In Romeinen 8 zegt Paulus dat de gehele schepping zucht omdat ze aan dienstbaarheid onderworpen is. Calvijn schrijft expliciet het voorkomen niet alleen van doornen en distels, maar ook het feit dat de dieren een nieuwe woestheid hebben gekregen, aan de zondeval toe. Wat Calvijn betreft kunnen we niet alleen naar zijn commentaar maar ook naar zijn preken over Genesis verwijzen. Bij de Banner of Truth verscheen in dit jaar –dat naast het Darwinjaar ook het Calvijnjaar is– voor het eerst een Engelse vertaling van Calvijns preken over de eerste elf hoofdstukken van Genesis.
Hoe het feit dat vóór de zondeval de werkelijkheid een geheel ander karakter had vertaald moet worden naar wetenschappelijke modellen, lijkt mij een niet zo eenvoudig te beantwoorden vraag. Travis R. Freeman verdedigt in zijn bijdrage over de geslachtsregisters in Genesis de stelling dat er geen namen zijn weggelaten. Ik zou daar voorzichtiger in willen zijn. Overigens blijft ook dan staan dat de aarde jong is.

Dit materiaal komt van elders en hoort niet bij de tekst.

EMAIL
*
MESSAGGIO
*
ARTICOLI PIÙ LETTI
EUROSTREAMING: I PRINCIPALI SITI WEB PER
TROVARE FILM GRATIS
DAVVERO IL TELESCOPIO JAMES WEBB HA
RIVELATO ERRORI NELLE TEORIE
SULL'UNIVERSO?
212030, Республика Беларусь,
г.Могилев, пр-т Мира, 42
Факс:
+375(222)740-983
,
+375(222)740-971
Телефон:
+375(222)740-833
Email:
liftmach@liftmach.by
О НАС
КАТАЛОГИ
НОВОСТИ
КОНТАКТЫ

Bij het boek van Kulikovsky plaats ik de kanttekening dat wel heel weinig ingehouden over de scheppingsopdracht van de mens wordt gesproken. Het geluid dat wordt gegeven is meer neocalvinistisch dan Bijbels.

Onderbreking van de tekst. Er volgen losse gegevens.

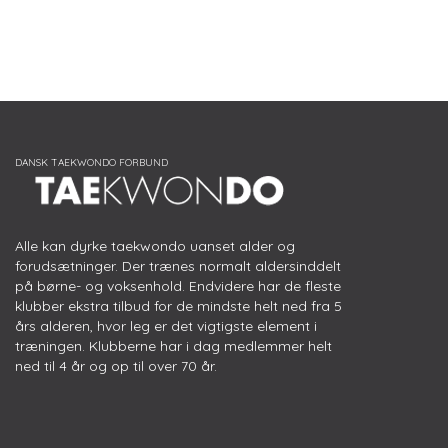
Alle kan dyrke taekwondo uanset alder og
forudsætninger. Der trænes normalt aldersinddelt
på børne- og voksenhold. Endvidere har de fleste
klubber ekstra tilbud for de mindste helt ned fra 5
års alderen, hvor leg er det vigtigste element i
træningen. Klubberne har i dag medlemmer helt
ned til 4 år og op til over 70 år.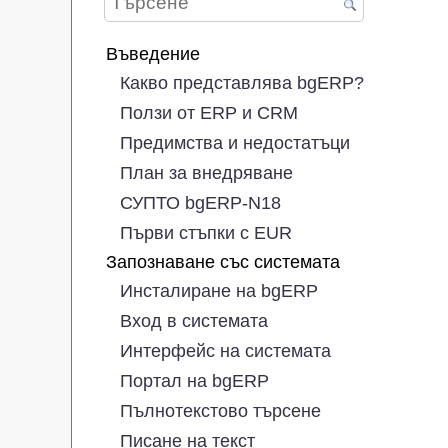
Въведение
Какво представлява bgERP?
Ползи от ERP и CRM
Предимства и недостатъци
План за внедряване
СУПТО bgERP-N18
Първи стъпки с EUR
Запознаване със системата
Инсталиране на bgERP
Вход в системата
Интерфейс на системата
Портал на bgERP
Пълнотекстово търсене
Писане на текст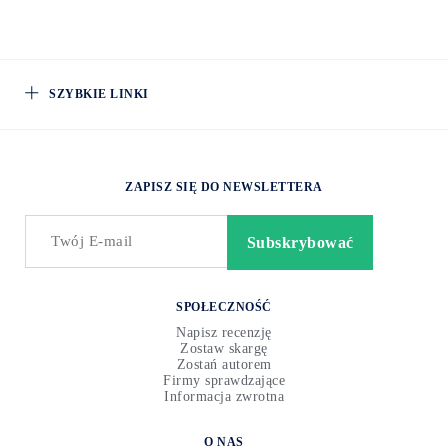
SZYBKIE LINKI
ZAPISZ SIĘ DO NEWSLETTERA
SPOŁECZNOŚĆ
Napisz recenzję
Zostaw skargę
Zostań autorem
Firmy sprawdzające
Informacja zwrotna
O NAS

Wie Bijbels over de scheppingsopdracht van de mens spreekt, moet bedenken dat de schepping zelf als een tempel wordt getekend. De dienst van de mens daarin is een priesterdienst. Dat maken onder andere de woorden ”bouwen” en ”bewaren” duidelijk. Het betekent dat in het bewaren van de schepping de band met God Zelf voorop moet staan.

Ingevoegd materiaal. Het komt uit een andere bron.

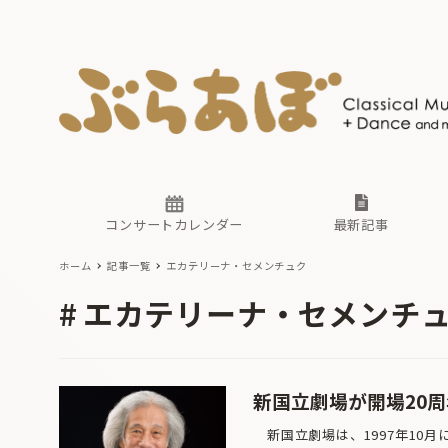
ニュース
ヤマハホ
番組一覧
東京・関
ぶらあぼ
現場のプ
古楽とそ
無料ライ
あ
か
過去の連
コンサートカレンダー
最新記事
ホーム
記事一覧
エカテリーナ・セメンチュク
ニュース
ヤマハホ
番組一覧
東京・関
ぶらあぼ
エカテリーナ・セメンチ
現場のプ
古楽とそ
無料ライ
あ
か
過去の連
新国立劇場が開場20周
新国立劇場は、1997年10月に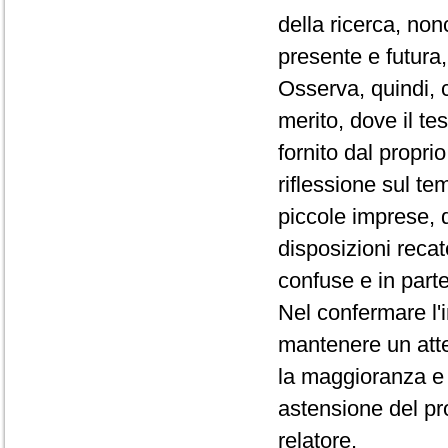
della ricerca, nonc
presente e futura,
Osserva, quindi, 
merito, dove il te
fornito dal propr
riflessione sul te
piccole imprese, d
disposizioni reca
confuse e in parte 
Nel confermare l'
mantenere un atte
la maggioranza e c
astensione del pr
relatore.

N.a.v. ”Coming to Grips with Genesis. Biblical Authority and the Age of the Earth”, door Terry Mortenson en Thane H. Ury (red.); uitg. Masterbooks, Green Forest, Arizona, 2008; ISBN 978 0 89051 548 8; 486 blz.; $ 13,59;
”Creation, Fall, Restoration. A Biblical Theology of Creation”, door Andrew S. Kulikovsky; uitg. Christian Focus Publications, Fearn, Tain, Schotland, 2009; ISBN 978 1 84550 446 5; 312 blz.; â 11,99;
”Sermons on Genesis. Chapters 1-11”, door J. Calvijn; Engelse vertaling van dr. Rob Roy McGregor; uitg. Banner of Truth, Edinburgh, 2009; ISBN 978 1 84871 038 2; 888 blz.; â 20,-.